Among those who left the coalition were Carmen Calvo, Sánchez’s former senior assistant, as well as Foreign Minister Arancha González, Prime Minister’s chief of staff and strategist Iván Redondo and José Luis Ábalos, a socialist veteran who was Minister of Transport.

The new Minister of Foreign Affairs will be José Manuel Albares, a former adviser to Sanchez who is currently Ambassador to France, and who prides himself on his diplomatic experience and his proximity to the Prime Minister.

Nadia Calviño’s promotion means she will chair cabinet meetings in Sanchez’s absence © Michael Reynolds / EPA

The promotion of Calviño – a former senior European Commission official – means she will chair cabinet meetings in Sanchez’s absence.

“This decision underscores his status as an essential part of this government; it is also a signal to the markets and to Brussels of its commitment to economic orthodoxy, ”said Pablo Simón, professor of politics at the Carlos III University in Madrid.
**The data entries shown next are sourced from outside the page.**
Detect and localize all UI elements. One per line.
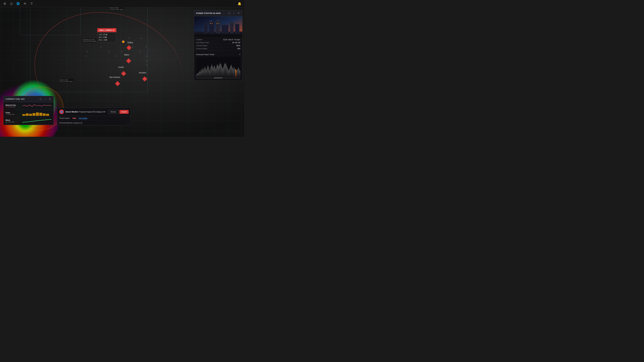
see-details-link[interactable]: See Details <box>79 117 87 119</box>
fuel-sparkline-solar <box>22 111 52 116</box>
dismiss-button[interactable]: Dismiss <box>108 110 118 114</box>
svg-rect-99 <box>239 69 239 77</box>
svg-rect-42 <box>210 69 210 77</box>
fuel-expand-button[interactable]: ⬡ <box>39 97 42 101</box>
fuel-name-solar: Solar <box>6 112 21 114</box>
lmp-row: LMP: 27.93 <box>99 33 115 36</box>
fuel-close-button[interactable]: ✕ <box>48 97 52 101</box>
location-label: Location: <box>196 39 203 40</box>
svg-rect-16 <box>197 73 198 77</box>
chevron-down-icon: ▾ <box>239 53 240 56</box>
svg-rect-52 <box>215 68 216 77</box>
svg-rect-39 <box>208 67 209 77</box>
svg-rect-40 <box>209 70 210 77</box>
panel-actions: ⬡ ⋮ ✕ <box>228 11 240 15</box>
expand-locations-icon: ⌄ <box>127 122 129 124</box>
svg-rect-11 <box>218 23 219 24</box>
forecast-header[interactable]: Forecast Power Trend ▾ <box>196 52 240 57</box>
svg-rect-98 <box>238 67 239 77</box>
svg-point-12 <box>210 20 212 22</box>
svg-rect-24 <box>201 71 202 77</box>
output-mw-label: Current Output: <box>196 48 208 50</box>
fuel-more-button[interactable]: ⋮ <box>44 97 47 101</box>
svg-rect-77 <box>228 69 228 77</box>
lmp-header: ⚠ EES.L-CREEK1 3 <box>97 28 116 32</box>
svg-rect-95 <box>237 71 237 77</box>
chart-scrollbar-thumb[interactable] <box>214 77 223 78</box>
fuel-trend-up-icon: ▲ <box>6 121 7 123</box>
panel-title: POWER STATION 00-A845 <box>196 12 221 14</box>
fuel-info-naturalgas: Natural Gas ▼ 12,126 MW <box>6 104 21 108</box>
mlc-row: MLC: -2.35 <box>99 39 115 41</box>
svg-rect-30 <box>204 68 204 77</box>
fuel-panel-actions: ⬡ ⋮ ✕ <box>39 97 52 101</box>
svg-rect-32 <box>205 68 206 77</box>
layers-icon[interactable]: ◫ <box>9 1 14 6</box>
alert-main: 🌀 Severe Weather: Projected Impact [TX] … <box>57 108 131 116</box>
svg-rect-94 <box>236 70 237 77</box>
close-button[interactable]: ✕ <box>237 11 240 15</box>
svg-rect-27 <box>202 68 203 77</box>
timestamp-3: Wed 24 202202:32:16 GMT-0500 <box>59 79 74 83</box>
svg-rect-10 <box>217 23 218 24</box>
svg-rect-26 <box>202 70 202 77</box>
svg-rect-102 <box>22 114 25 116</box>
clock-icon[interactable]: ⏱ <box>29 1 34 6</box>
svg-rect-33 <box>206 69 206 77</box>
svg-rect-79 <box>228 71 229 77</box>
alert-locations[interactable]: Potential Affected Locations (2) ⌄ <box>57 121 131 125</box>
svg-rect-80 <box>229 70 230 77</box>
fuel-panel-header: CURRENT FUEL MIX ⬡ ⋮ ✕ <box>4 96 54 102</box>
last-report-value: 00:00:00 <box>232 42 240 43</box>
svg-rect-108 <box>43 113 46 116</box>
chart-scrollbar[interactable] <box>196 77 240 78</box>
grid-icon[interactable]: ⊞ <box>2 1 8 6</box>
notification-icon[interactable]: 🔔 <box>237 1 242 6</box>
mail-icon[interactable]: ✉ <box>22 1 28 6</box>
svg-rect-2 <box>204 23 208 33</box>
svg-rect-17 <box>198 74 198 77</box>
svg-rect-63 <box>220 64 221 77</box>
svg-rect-68 <box>223 67 224 77</box>
alert-buttons: Dismiss Submit <box>108 110 129 114</box>
svg-rect-36 <box>207 67 208 77</box>
fuel-panel-title: CURRENT FUEL MIX <box>6 98 25 100</box>
threat-row: Threat Impact: High See Details <box>59 117 129 119</box>
svg-rect-44 <box>211 66 212 77</box>
svg-rect-51 <box>214 66 215 77</box>
svg-rect-83 <box>230 66 231 77</box>
svg-rect-78 <box>228 70 228 77</box>
orange-marker[interactable] <box>122 40 124 43</box>
fuel-item-solar: Solar — 2,534 MW <box>4 110 54 117</box>
svg-rect-109 <box>46 114 49 116</box>
more-button[interactable]: ⋮ <box>232 11 236 15</box>
last-report-row: Last Report Time: 00:00:00 <box>196 41 240 44</box>
svg-rect-19 <box>198 73 199 77</box>
svg-rect-67 <box>222 69 223 77</box>
svg-rect-86 <box>232 67 232 77</box>
svg-rect-64 <box>221 65 222 77</box>
svg-rect-82 <box>230 67 230 77</box>
forecast-title: Forecast Power Trend <box>196 53 214 55</box>
fuel-trend-down-icon: ▼ <box>6 106 7 108</box>
svg-rect-20 <box>199 72 200 77</box>
globe-icon[interactable]: 🌐 <box>16 1 21 6</box>
power-station-panel: POWER STATION 00-A845 ⬡ ⋮ ✕ <box>194 10 242 81</box>
svg-rect-72 <box>225 63 226 77</box>
fuel-sparkline-wind <box>22 119 52 123</box>
svg-rect-74 <box>226 65 226 77</box>
submit-button[interactable]: Submit <box>120 110 129 114</box>
lmp-station-id: EES.L-CREEK1 <box>100 29 112 31</box>
forecast-chart <box>196 57 240 77</box>
forecast-section: Forecast Power Trend ▾ <box>194 52 242 80</box>
output-percent-value: 000% <box>236 45 240 46</box>
svg-rect-45 <box>212 64 212 77</box>
fuel-sparkline-naturalgas <box>22 104 52 108</box>
svg-rect-84 <box>231 65 232 77</box>
fuel-value-solar: — 2,534 MW <box>6 114 21 115</box>
svg-rect-61 <box>220 64 220 77</box>
fuel-item-naturalgas: Natural Gas ▼ 12,126 MW <box>4 102 54 110</box>
svg-rect-104 <box>29 114 32 116</box>
expand-button[interactable]: ⬡ <box>228 11 231 15</box>
warning-icon: ⚠ <box>98 29 100 31</box>
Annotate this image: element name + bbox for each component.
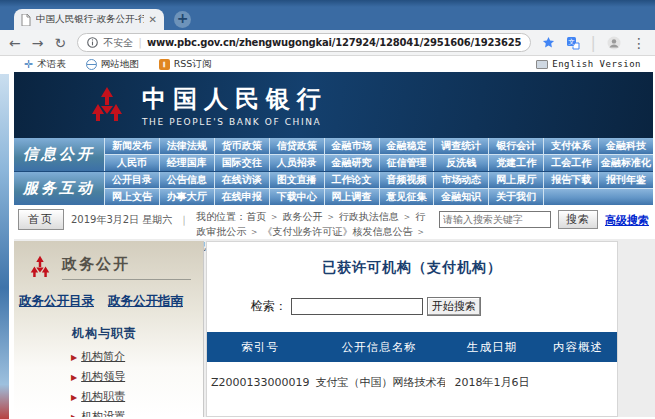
table-row[interactable]: Z2000231000010 银联商务股份有限公司 2018年1月6日 [207,402,617,417]
nav-item[interactable]: 银行会计 [489,138,543,154]
triangle-bullet-icon: ▶ [71,353,77,362]
nav-item[interactable]: 国际交往 [215,155,269,171]
sitemap-link[interactable]: 网站地图 [86,58,139,71]
nav-item[interactable]: 新闻发布 [105,138,159,154]
reload-icon[interactable]: ↻ [54,36,66,50]
sidebar-title-wrap: 政务公开 [62,254,191,280]
cell-date: 2018年1月6日 [445,402,539,417]
content-search-input[interactable] [291,298,423,315]
nav-item[interactable]: 党建工作 [489,155,543,171]
cell-name[interactable]: 银联商务股份有限公司 [314,402,445,417]
nav-item[interactable]: 金融市场 [325,138,379,154]
translate-icon[interactable]: 文 [566,36,580,50]
cell-summary [539,362,617,402]
nav-item[interactable]: 人员招录 [270,155,324,171]
cell-name[interactable]: 支付宝（中国）网络技术有限公司 [314,362,445,402]
address-bar[interactable]: 不安全 | www.pbc.gov.cn/zhengwugongkai/1279… [77,33,530,52]
nav-item[interactable]: 信贷政策 [270,138,324,154]
nav-item[interactable]: 金融标准化 [599,155,653,171]
nav-item[interactable]: 公开目录 [105,172,159,188]
utility-bar: ✛ 术语表 网站地图 ॥ RSS订阅 English Version [0,56,655,72]
nav-item[interactable]: 网上文告 [105,189,159,205]
nav-item[interactable]: 金融稳定 [380,138,434,154]
nav-item[interactable]: 关于我们 [489,189,543,205]
table-header-row: 索引号 公开信息名称 生成日期 内容概述 [207,332,617,362]
nav-item[interactable]: 法律法规 [160,138,214,154]
new-tab-button[interactable]: + [174,11,191,28]
avatar-icon[interactable] [607,36,621,50]
close-icon[interactable]: ✕ [149,14,157,25]
sidebar-item-org-intro[interactable]: ▶机构简介 [71,347,203,367]
nav-item[interactable]: 征信管理 [380,155,434,171]
nav-item[interactable]: 办事大厅 [160,189,214,205]
browser-tab[interactable]: 中国人民银行-政务公开-行政执… ✕ [14,9,164,30]
back-icon[interactable]: ← [9,36,21,50]
col-summary: 内容概述 [539,332,617,362]
sidebar-item-label[interactable]: 机构简介 [81,350,125,363]
info-icon[interactable] [87,37,98,48]
site-search-input[interactable] [439,211,551,228]
nav-item[interactable]: 调查统计 [434,138,488,154]
nav-item[interactable]: 金融科技 [599,138,653,154]
sidebar-item-org-setup[interactable]: ▶机构设置 [71,407,203,417]
nav-item[interactable]: 音频视频 [380,172,434,188]
nav-item[interactable]: 在线申报 [215,189,269,205]
globe-icon [86,59,97,70]
site-banner: 中国人民银行 THE PEOPLE'S BANK OF CHINA [14,72,653,138]
menu-dots-icon[interactable]: ⋮ [632,36,646,50]
nav-item[interactable]: 货币政策 [215,138,269,154]
nav-item[interactable]: 经理国库 [160,155,214,171]
nav-item[interactable]: 公告信息 [160,172,214,188]
nav-item[interactable]: 人民币 [105,155,159,171]
sidebar-item-label[interactable]: 机构领导 [81,370,125,383]
nav-item[interactable]: 支付体系 [544,138,598,154]
nav-item[interactable]: 市场动态 [434,172,488,188]
sidebar-item-label[interactable]: 机构设置 [81,410,125,417]
sidebar-top-links: 政务公开目录 政务公开指南 [14,280,203,310]
nav-item[interactable]: 工作论文 [325,172,379,188]
english-version-label: English Version [552,59,641,69]
triangle-bullet-icon: ▶ [71,413,77,417]
home-button[interactable]: 首页 [18,209,64,230]
page-left-decor [0,74,9,419]
nav-item[interactable]: 图文直播 [270,172,324,188]
nav-item[interactable]: 金融知识 [434,189,488,205]
advanced-search-link[interactable]: 高级搜索 [605,209,649,228]
monitor-icon [536,60,548,69]
bookmark-star-icon[interactable] [542,36,555,49]
cell-summary [539,402,617,417]
nav-item[interactable]: 反洗钱 [434,155,488,171]
col-index: 索引号 [207,332,314,362]
nav-item[interactable]: 报刊年鉴 [599,172,653,188]
nav-item[interactable]: 网上展厅 [489,172,543,188]
sidebar-item-org-duties[interactable]: ▶机构职责 [71,387,203,407]
rss-link[interactable]: ॥ RSS订阅 [159,58,212,71]
nav-group-service: 服务互动 公开目录 公告信息 在线访谈 图文直播 工作论文 音频视频 市场动态 … [14,172,653,205]
start-search-button[interactable]: 开始搜索 [427,297,481,316]
nav-item[interactable]: 工会工作 [544,155,598,171]
nav-item[interactable]: 网上调查 [325,189,379,205]
sidebar-link-guide[interactable]: 政务公开指南 [108,293,183,310]
glossary-link[interactable]: ✛ 术语表 [24,58,66,71]
forward-icon[interactable]: → [32,36,44,50]
nav-group-label[interactable]: 信息公开 [14,138,104,171]
nav-item[interactable]: 下载中心 [270,189,324,205]
nav-item[interactable]: 意见征集 [380,189,434,205]
table-row[interactable]: Z2000133000019 支付宝（中国）网络技术有限公司 2018年1月6日 [207,362,617,402]
nav-item[interactable]: 金融研究 [325,155,379,171]
sitemap-label: 网站地图 [101,58,139,71]
sidebar-link-catalog[interactable]: 政务公开目录 [19,293,94,310]
english-version-link[interactable]: English Version [536,59,641,69]
nav-item[interactable]: 在线访谈 [215,172,269,188]
main-area: 政务公开 政务公开目录 政务公开指南 机构与职责 ▶机构简介 ▶机构领导 ▶机构… [14,239,655,417]
sidebar-item-label[interactable]: 机构职责 [81,390,125,403]
page-title: 已获许可机构（支付机构） [207,259,617,277]
url-text: www.pbc.gov.cn/zhengwugongkai/127924/128… [147,37,521,48]
tab-title: 中国人民银行-政务公开-行政执… [36,13,144,26]
site-search-button[interactable]: 搜索 [558,210,598,229]
svg-text:文: 文 [568,38,575,46]
triangle-bullet-icon: ▶ [71,393,77,402]
nav-group-label[interactable]: 服务互动 [14,172,104,205]
nav-item[interactable]: 报告下载 [544,172,598,188]
sidebar-item-org-leaders[interactable]: ▶机构领导 [71,367,203,387]
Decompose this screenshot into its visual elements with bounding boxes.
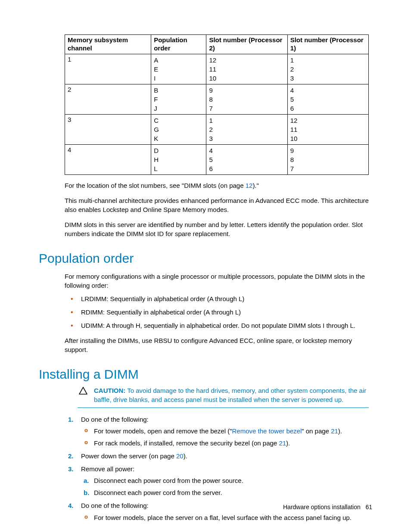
para-after-install: After installing the DIMMs, use RBSU to …: [65, 336, 369, 354]
link-page-20[interactable]: 20: [176, 452, 184, 460]
th-proc1: Slot number (Processor 1): [287, 35, 368, 54]
step-1: Do one of the following: For tower model…: [65, 415, 369, 448]
step-4-tower: For tower models, place the server on a …: [81, 513, 369, 523]
table-row: 4DHL456987: [65, 144, 369, 174]
table-row: 2BFJ987456: [65, 84, 369, 114]
memory-population-table: Memory subsystem channel Population orde…: [65, 34, 369, 175]
step-2: Power down the server (on page 20).: [65, 451, 369, 461]
cell-channel: 1: [65, 54, 151, 84]
cell-proc2: 987: [206, 84, 287, 114]
caution-icon: [78, 386, 89, 395]
cell-proc2: 123: [206, 114, 287, 144]
cell-order: CGK: [151, 114, 206, 144]
para-pop-intro: For memory configurations with a single …: [65, 272, 369, 290]
cell-channel: 3: [65, 114, 151, 144]
caution-box: CAUTION: To avoid damage to the hard dri…: [78, 386, 369, 408]
bullet-udimm: UDIMM: A through H, sequentially in alph…: [65, 321, 369, 330]
cell-channel: 4: [65, 144, 151, 174]
cell-proc1: 123: [287, 54, 368, 84]
step-3: Remove all power: Disconnect each power …: [65, 464, 369, 498]
cell-proc2: 121110: [206, 54, 287, 84]
table-row: 1AEI121110123: [65, 54, 369, 84]
cell-proc1: 987: [287, 144, 368, 174]
link-remove-tower-bezel[interactable]: Remove the tower bezel: [232, 427, 302, 435]
para-slot-location: For the location of the slot numbers, se…: [65, 181, 369, 190]
para-architecture: This multi-channel architecture provides…: [65, 196, 369, 214]
th-channel: Memory subsystem channel: [65, 35, 151, 54]
population-bullet-list: LRDIMM: Sequentially in alphabetical ord…: [65, 294, 369, 330]
cell-proc1: 456: [287, 84, 368, 114]
cell-proc2: 456: [206, 144, 287, 174]
cell-order: AEI: [151, 54, 206, 84]
th-proc2: Slot number (Processor 2): [206, 35, 287, 54]
svg-marker-0: [79, 387, 87, 394]
table-row: 3CGK123121110: [65, 114, 369, 144]
cell-proc1: 121110: [287, 114, 368, 144]
cell-order: DHL: [151, 144, 206, 174]
step-3b: Disconnect each power cord from the serv…: [81, 488, 369, 498]
step-3a: Disconnect each power cord from the powe…: [81, 476, 369, 485]
bullet-lrdimm: LRDIMM: Sequentially in alphabetical ord…: [65, 294, 369, 303]
link-page-21a[interactable]: 21: [331, 427, 338, 435]
th-order: Population order: [151, 35, 206, 54]
cell-order: BFJ: [151, 84, 206, 114]
para-identification: DIMM slots in this server are identified…: [65, 220, 369, 238]
bullet-rdimm: RDIMM: Sequentially in alphabetical orde…: [65, 308, 369, 317]
heading-population-order: Population order: [39, 251, 372, 266]
link-page-21b[interactable]: 21: [279, 439, 286, 447]
page-footer: Hardware options installation 61: [283, 504, 372, 510]
link-page-12[interactable]: 12: [246, 182, 253, 189]
caution-text: CAUTION: To avoid damage to the hard dri…: [89, 386, 369, 404]
heading-installing-dimm: Installing a DIMM: [39, 367, 372, 382]
cell-channel: 2: [65, 84, 151, 114]
step-1-tower: For tower models, open and remove the be…: [81, 426, 369, 436]
step-1-rack: For rack models, if installed, remove th…: [81, 439, 369, 448]
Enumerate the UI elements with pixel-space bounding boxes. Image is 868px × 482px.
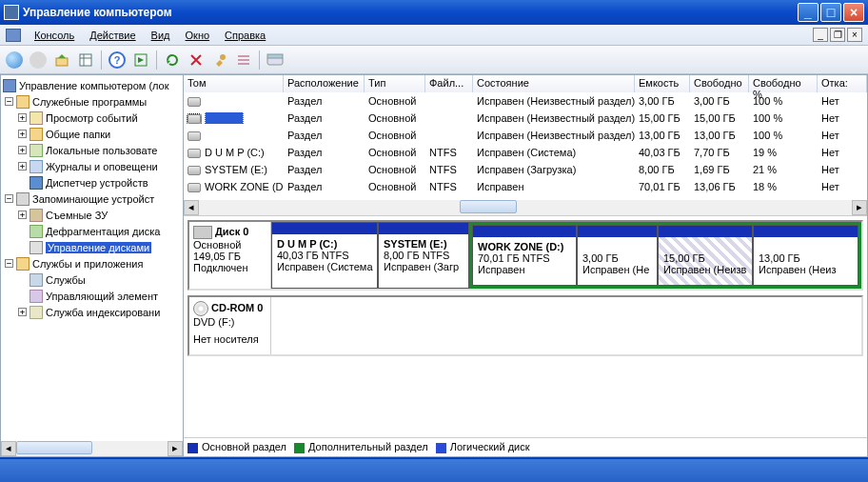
scroll-right-button[interactable]: ▸ <box>168 441 183 456</box>
volume-row[interactable]: РазделОсновнойИсправен (Неизвестный разд… <box>184 92 867 110</box>
toolbar: ? <box>0 46 868 74</box>
window-title: Управление компьютером <box>23 6 796 19</box>
maximize-button[interactable]: □ <box>820 3 841 22</box>
partition-3gb[interactable]: 3,00 ГБИсправен (Не <box>577 225 658 286</box>
volume-row[interactable]: WORK ZONE (D:)РазделОсновнойNTFSИсправен… <box>184 178 867 195</box>
menu-console[interactable]: Консоль <box>27 27 82 44</box>
volume-hscroll[interactable]: ◂ ▸ <box>184 200 867 215</box>
close-button[interactable]: × <box>843 3 864 22</box>
volume-row[interactable]: D U M P (C:)РазделОсновнойNTFSИсправен (… <box>184 144 867 161</box>
mmc-icon <box>6 29 21 42</box>
col-fs[interactable]: Файл... <box>425 75 473 92</box>
cdrom-row[interactable]: CD-ROM 0 DVD (F:) Нет носителя <box>187 295 863 356</box>
scroll-thumb[interactable] <box>16 441 92 454</box>
volume-list: Том Расположение Тип Файл... Состояние Е… <box>184 75 867 216</box>
svg-rect-8 <box>238 63 249 65</box>
disk0-info: Диск 0 Основной 149,05 ГБ Подключен <box>189 222 271 289</box>
col-free[interactable]: Свободно <box>690 75 749 92</box>
menu-action[interactable]: Действие <box>82 27 143 44</box>
svg-rect-10 <box>267 54 283 58</box>
tree-services-apps[interactable]: −Службы и приложения <box>1 255 183 271</box>
up-button[interactable] <box>51 50 72 70</box>
menu-window[interactable]: Окно <box>178 27 218 44</box>
col-pct[interactable]: Свободно % <box>749 75 818 92</box>
menu-help[interactable]: Справка <box>217 27 273 44</box>
tree[interactable]: Управление компьютером (лок −Служебные п… <box>1 75 183 441</box>
tree-storage[interactable]: −Запоминающие устройст <box>1 191 183 207</box>
partition-c[interactable]: D U M P (C:)40,03 ГБ NTFSИсправен (Систе… <box>271 222 378 289</box>
cdrom-info: CD-ROM 0 DVD (F:) Нет носителя <box>189 297 271 354</box>
tree-defrag[interactable]: Дефрагментация диска <box>1 223 183 239</box>
content-pane: Том Расположение Тип Файл... Состояние Е… <box>184 74 868 457</box>
tree-disk-mgmt[interactable]: Управление дисками <box>1 239 183 255</box>
help-button[interactable]: ? <box>107 50 128 70</box>
volume-row[interactable]: РазделОсновнойИсправен (Неизвестный разд… <box>184 127 867 144</box>
mdi-minimize-button[interactable]: _ <box>813 28 828 42</box>
svg-rect-0 <box>56 58 68 66</box>
action-button[interactable] <box>130 50 151 70</box>
partition-13gb[interactable]: 13,00 ГБИсправен (Неиз <box>753 225 858 286</box>
vol-scroll-left[interactable]: ◂ <box>184 200 199 215</box>
forward-button <box>28 50 49 70</box>
svg-rect-7 <box>238 59 249 61</box>
delete-button[interactable] <box>186 50 207 70</box>
menubar: Консоль Действие Вид Окно Справка _ ❐ × <box>0 25 868 46</box>
col-volume[interactable]: Том <box>184 75 284 92</box>
legend-logical: Логический диск <box>436 441 530 453</box>
properties-button[interactable] <box>75 50 96 70</box>
mdi-restore-button[interactable]: ❐ <box>830 28 845 42</box>
volume-header[interactable]: Том Расположение Тип Файл... Состояние Е… <box>184 75 867 92</box>
disk-icon <box>193 226 212 239</box>
legend-extended: Дополнительный раздел <box>294 441 428 453</box>
tree-removable[interactable]: +Съемные ЗУ <box>1 207 183 223</box>
tree-device-manager[interactable]: Диспетчер устройств <box>1 174 183 191</box>
col-state[interactable]: Состояние <box>473 75 635 92</box>
tree-shared-folders[interactable]: +Общие папки <box>1 126 183 142</box>
volume-row[interactable]: SYSTEM (E:)РазделОсновнойNTFSИсправен (З… <box>184 161 867 178</box>
tree-event-viewer[interactable]: +Просмотр событий <box>1 110 183 126</box>
refresh-button[interactable] <box>162 50 183 70</box>
legend-primary: Основной раздел <box>187 441 286 453</box>
tree-local-users[interactable]: +Локальные пользовате <box>1 142 183 158</box>
col-layout[interactable]: Расположение <box>284 75 365 92</box>
partition-d[interactable]: WORK ZONE (D:)70,01 ГБ NTFSИсправен <box>472 225 577 286</box>
tree-hscroll[interactable]: ◂ ▸ <box>1 441 183 456</box>
col-type[interactable]: Тип <box>365 75 425 92</box>
tree-services[interactable]: Службы <box>1 271 183 288</box>
partition-15gb[interactable]: 15,00 ГБИсправен (Неизв <box>658 225 753 286</box>
vol-scroll-right[interactable]: ▸ <box>852 200 867 215</box>
tree-root[interactable]: Управление компьютером (лок <box>1 77 183 93</box>
tree-system-tools[interactable]: −Служебные программы <box>1 93 183 110</box>
menu-view[interactable]: Вид <box>144 27 178 44</box>
volume-row[interactable]: РазделОсновнойИсправен (Неизвестный разд… <box>184 110 867 127</box>
tree-perf-logs[interactable]: +Журналы и оповещени <box>1 158 183 174</box>
svg-rect-6 <box>238 55 249 57</box>
disk-view-button[interactable] <box>265 50 286 70</box>
tree-indexing[interactable]: +Служба индексировани <box>1 304 183 320</box>
disk0-row[interactable]: Диск 0 Основной 149,05 ГБ Подключен D U … <box>187 220 863 291</box>
mdi-close-button[interactable]: × <box>847 28 862 42</box>
cdrom-icon <box>193 301 208 316</box>
legend: Основной раздел Дополнительный раздел Ло… <box>184 437 867 456</box>
settings-button[interactable] <box>209 50 230 70</box>
svg-rect-1 <box>80 54 91 66</box>
col-fault[interactable]: Отка: <box>818 75 867 92</box>
extended-partition: WORK ZONE (D:)70,01 ГБ NTFSИсправен 3,00… <box>469 222 861 289</box>
svg-point-5 <box>220 54 226 60</box>
app-icon <box>4 5 19 20</box>
minimize-button[interactable]: _ <box>798 3 819 22</box>
disk-graphical-view: Диск 0 Основной 149,05 ГБ Подключен D U … <box>184 216 867 437</box>
tree-pane: Управление компьютером (лок −Служебные п… <box>0 74 184 457</box>
partition-e[interactable]: SYSTEM (E:)8,00 ГБ NTFSИсправен (Загр <box>378 222 469 289</box>
titlebar: Управление компьютером _ □ × <box>0 0 868 25</box>
col-cap[interactable]: Емкость <box>635 75 690 92</box>
back-button[interactable] <box>4 50 25 70</box>
bottom-frame <box>0 459 868 482</box>
scroll-left-button[interactable]: ◂ <box>1 441 16 456</box>
vol-scroll-thumb[interactable] <box>460 200 517 213</box>
list-view-button[interactable] <box>233 50 254 70</box>
tree-wmi[interactable]: Управляющий элемент <box>1 288 183 304</box>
But he added that the reshuffle “was practically trying to restart government from scratch” just under half of Parliament’s four-year term.

The Socialists have fallen behind the center-right People’s Party in the polls following their devastating defeat in the regional elections in Madrid. The government also found itself embroiled in a diplomatic crisis with Morocco, which briefly allowed thousands of migrants in May to cross the Spanish enclave of Ceuta.

Spain’s gross domestic product has contracted more as a result of the pandemic than that of any other major economy, falling 10.8% last year.

The country’s economic outlook has been further clouded by the country’s fifth Covid wave, which last week pushed its infection rate to the highest in mainland Europe, putting the tourist season at risk.

In normal times, tourism generates 12 percent of Spain‘s GDP and 13 percent of jobs, with the months of July and August playing a disproportionate role. Last week, Germany and France warned their citizens against travel to the country.

Among other changes, the reshuffle replaced the heads of the Ministries of Education, Justice, Science and Culture and appointed a new government spokesperson, Isabel Rodríguez.

Simón pointed out that not only were many ministries changing hands, but the four senior officials coordinating policy under Sánchez – which included Calvo, Redondo and balos – had left their posts.

The fourth member of this group, Pablo Iglesias, the former leader of the partner of the radical left coalition of socialists Podemos, has left politics after finishing fifth in the Madrid elections.

Iglesias had previously been replaced as Deputy Prime Minister by Yolanda Díaz, Spain’s Communist Minister of Labor. The five Podemos ministers were not part of Saturday’s reshuffle.

Spanish opposition parties have responded to the changes by labeling Sánchez, not his ministers, the problem and calling for elections.